Transcribed page contents
Segment Open

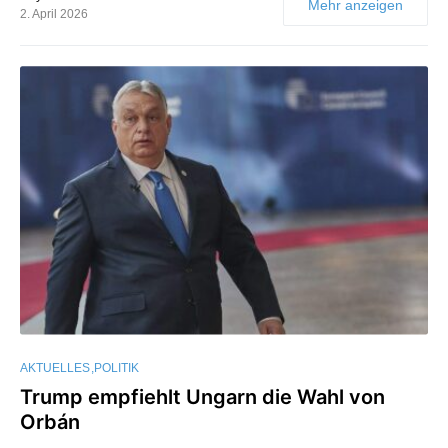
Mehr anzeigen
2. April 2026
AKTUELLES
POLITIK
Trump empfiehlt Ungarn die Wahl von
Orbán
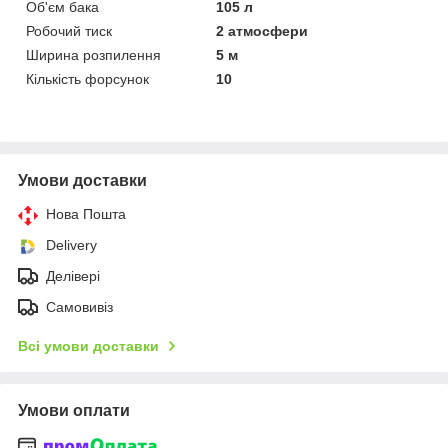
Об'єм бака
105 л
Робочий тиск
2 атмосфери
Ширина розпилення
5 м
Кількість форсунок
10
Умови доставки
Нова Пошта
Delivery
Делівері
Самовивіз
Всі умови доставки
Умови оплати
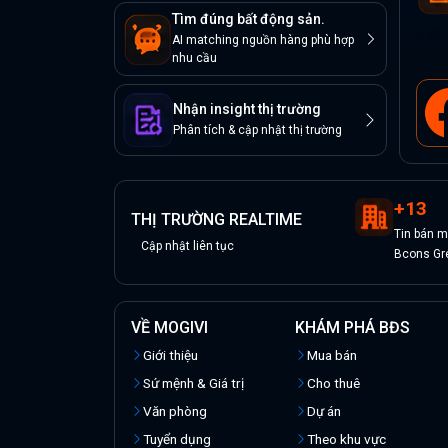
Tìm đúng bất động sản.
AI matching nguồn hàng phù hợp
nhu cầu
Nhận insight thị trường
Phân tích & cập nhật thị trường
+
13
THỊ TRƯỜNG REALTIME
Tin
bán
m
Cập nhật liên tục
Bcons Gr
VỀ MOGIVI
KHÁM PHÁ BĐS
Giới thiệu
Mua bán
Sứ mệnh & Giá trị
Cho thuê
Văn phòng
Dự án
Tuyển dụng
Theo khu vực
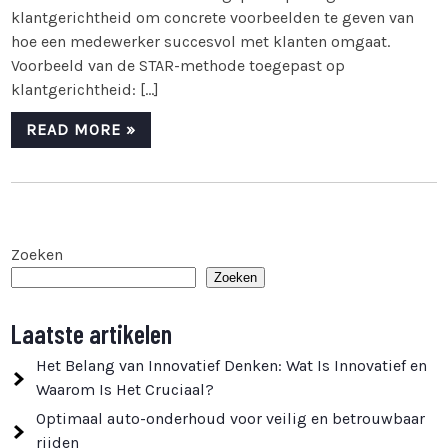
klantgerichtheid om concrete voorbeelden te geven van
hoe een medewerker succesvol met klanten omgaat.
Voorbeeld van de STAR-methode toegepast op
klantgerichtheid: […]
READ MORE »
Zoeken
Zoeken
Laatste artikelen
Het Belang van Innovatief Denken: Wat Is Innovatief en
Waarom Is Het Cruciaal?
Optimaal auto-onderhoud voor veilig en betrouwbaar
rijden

Segment Closed
Segment Open

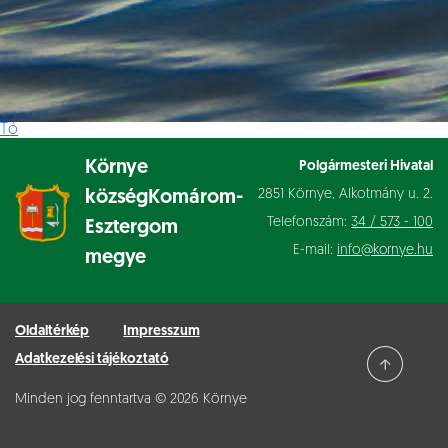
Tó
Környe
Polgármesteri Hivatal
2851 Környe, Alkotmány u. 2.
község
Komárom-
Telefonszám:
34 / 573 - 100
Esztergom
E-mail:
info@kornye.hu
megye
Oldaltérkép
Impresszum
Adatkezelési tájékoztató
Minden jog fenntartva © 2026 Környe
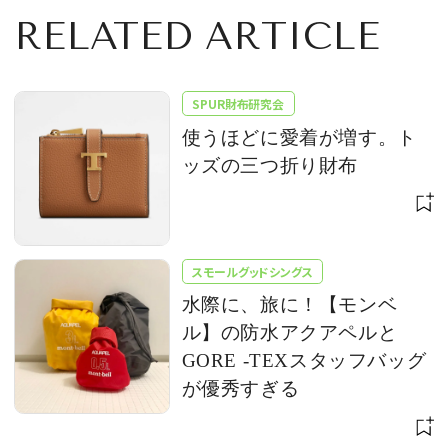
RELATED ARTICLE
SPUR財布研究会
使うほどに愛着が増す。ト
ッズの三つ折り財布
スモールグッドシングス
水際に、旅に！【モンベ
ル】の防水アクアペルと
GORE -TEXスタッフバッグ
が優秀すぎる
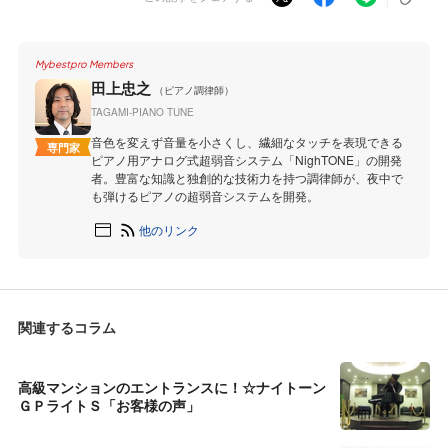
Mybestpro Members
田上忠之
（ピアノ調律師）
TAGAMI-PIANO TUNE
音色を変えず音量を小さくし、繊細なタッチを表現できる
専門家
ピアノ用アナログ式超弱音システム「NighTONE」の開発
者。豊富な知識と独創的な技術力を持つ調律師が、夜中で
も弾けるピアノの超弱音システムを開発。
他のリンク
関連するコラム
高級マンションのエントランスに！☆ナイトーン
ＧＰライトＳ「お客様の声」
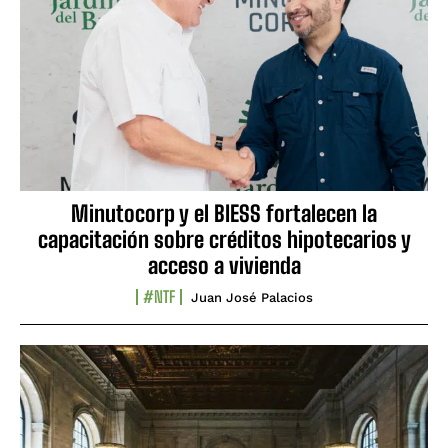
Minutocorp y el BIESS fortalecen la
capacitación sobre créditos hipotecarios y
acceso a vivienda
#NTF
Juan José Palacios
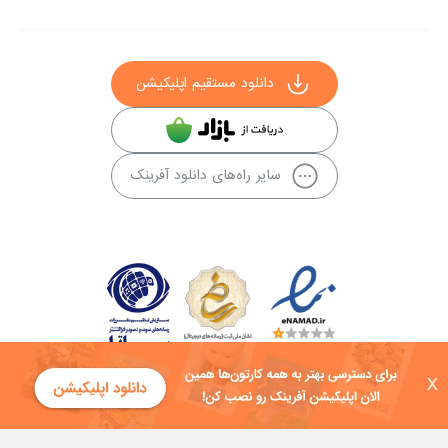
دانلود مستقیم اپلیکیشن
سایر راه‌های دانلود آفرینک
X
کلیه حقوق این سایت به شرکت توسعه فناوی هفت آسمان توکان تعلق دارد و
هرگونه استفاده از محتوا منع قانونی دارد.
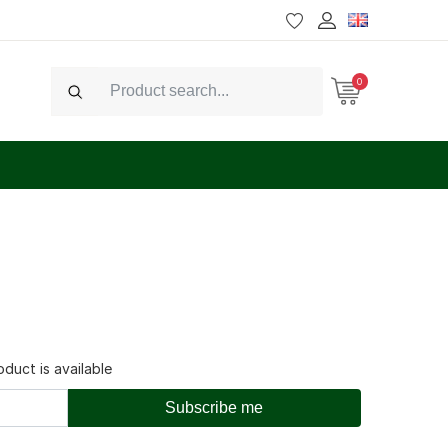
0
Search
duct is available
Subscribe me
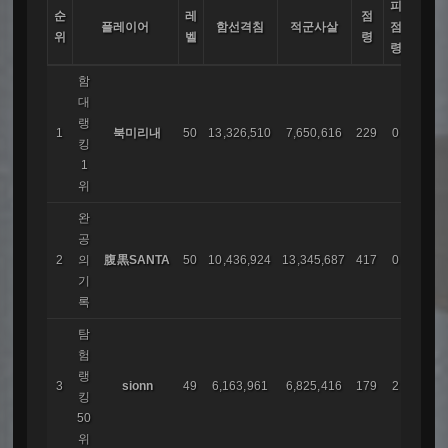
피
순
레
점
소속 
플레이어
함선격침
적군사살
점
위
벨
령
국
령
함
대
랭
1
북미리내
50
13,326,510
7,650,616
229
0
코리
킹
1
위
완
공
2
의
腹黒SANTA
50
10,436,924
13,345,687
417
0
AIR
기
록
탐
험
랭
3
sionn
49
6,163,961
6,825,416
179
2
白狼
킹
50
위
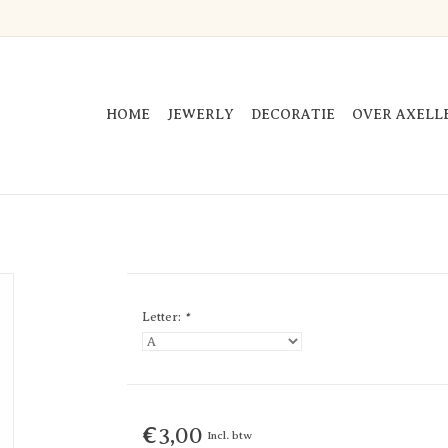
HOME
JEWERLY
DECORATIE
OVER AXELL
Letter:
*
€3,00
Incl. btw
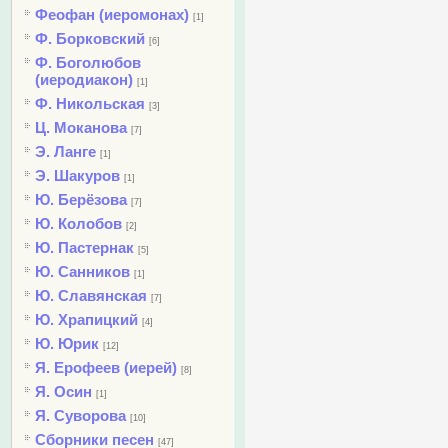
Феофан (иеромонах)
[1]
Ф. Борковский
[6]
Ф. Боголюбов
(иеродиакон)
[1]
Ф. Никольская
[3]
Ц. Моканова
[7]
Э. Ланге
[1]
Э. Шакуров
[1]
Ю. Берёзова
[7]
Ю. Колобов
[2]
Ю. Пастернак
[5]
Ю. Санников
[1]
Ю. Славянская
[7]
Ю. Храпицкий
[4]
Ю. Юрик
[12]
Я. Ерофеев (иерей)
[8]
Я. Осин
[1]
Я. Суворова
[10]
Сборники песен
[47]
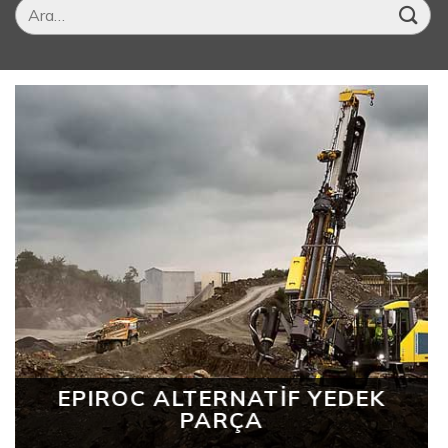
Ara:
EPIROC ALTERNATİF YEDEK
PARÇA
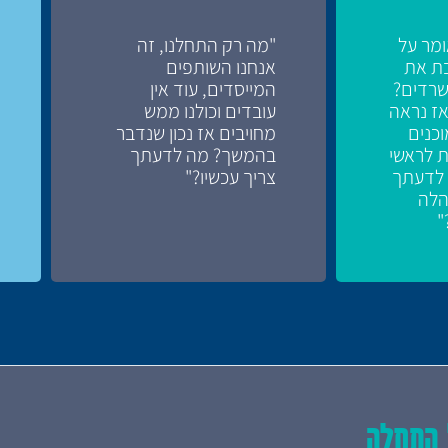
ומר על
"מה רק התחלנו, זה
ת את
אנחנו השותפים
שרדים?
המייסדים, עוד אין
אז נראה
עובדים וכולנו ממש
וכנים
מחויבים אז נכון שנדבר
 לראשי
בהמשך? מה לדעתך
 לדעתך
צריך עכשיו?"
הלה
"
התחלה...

Segment Closed

#### [Description of the task]
Copy out each line of the data that includes the string "دانلود".

#### [Result]
دانلود مستقیم اپلیکیشن
سایر راه‌های دانلود آفرینک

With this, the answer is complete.